Amidst the plethora of family establishments and Chinese buffets, restaurants more fitting for the back alleys of an Orwellian dystopia, Nancy O’s offers something few other places can boast—and actual fucking personality. I would normally disregard its attempts at innovation given the stage is incredible undersized with few people able to actually appreciate it and one table so close to the music, it would be impossible to even carry on a casual conversation if a band played. But Nancy O’s still offers an incredibly unique experience augmented rather than crippled by its quality of food. A full meal was reasonably priced, with a full dinner, including dessert clocking in around 40 bucks. And good food it was. What Nancy O’s needs to be is bigger, with a decent stage centrally orientated for tables to encircle. I don’t mean some colossal dinner theater, just maybe twice the width. If Nancy O’s is able to create so much character with a place this small, imagine if it was larger.

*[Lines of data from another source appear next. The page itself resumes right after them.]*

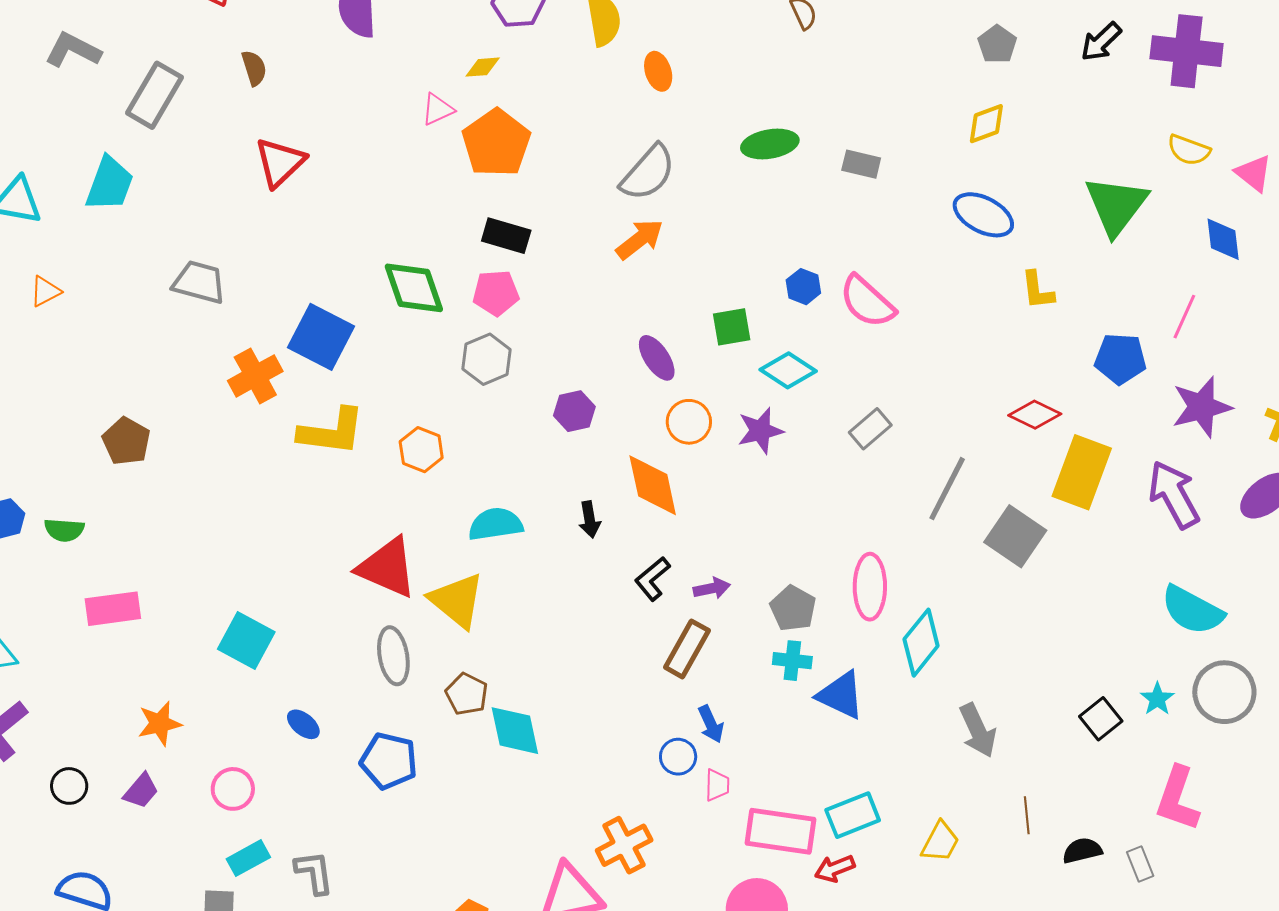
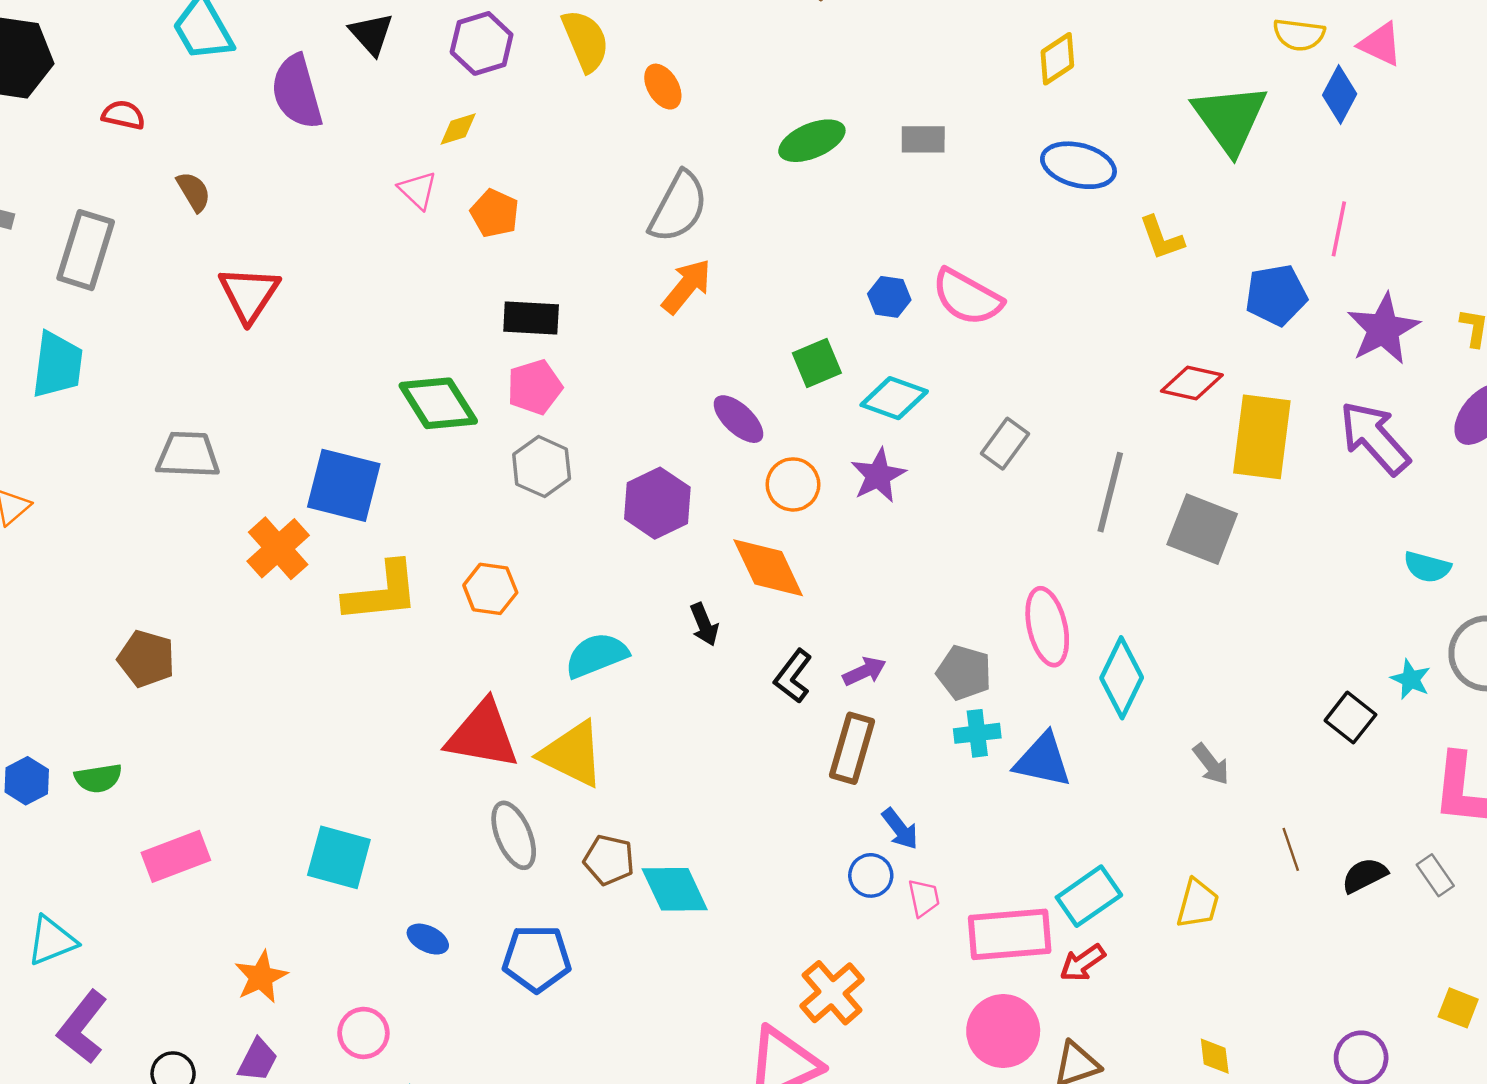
pink triangle: (438, 109) -> (418, 190), turned -39
orange pentagon: (496, 143) -> (495, 213), size x0.6
blue diamond: (1223, 239) -> (1340, 95), moved, turned 48
purple hexagon: (574, 411) -> (657, 503), size x1.4
cyan semicircle: (1192, 610) -> (1427, 567), size x0.6
gray arrow: (978, 730) -> (1211, 764), size x0.7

Would it lose its charm? Laymen physics would tell us larger bodies would attract more (not true in social situations), but in truth, it’s as much about density than physical size. In that situation, Nancy O’s is a neutron star—a tightly wound mass of packed particles with every ounce worth the weight of Everest. I won’t defend accusations of it being a hipster bar. If you dislike it for that reason, than ignore it; go to a boring sports pub and drink the last lingering shreds of your character away. Nancy O’s could be called a pub if said pub was located in Belfast, but here, I would still call it a restaurant and one I wouldn’t mind returning to.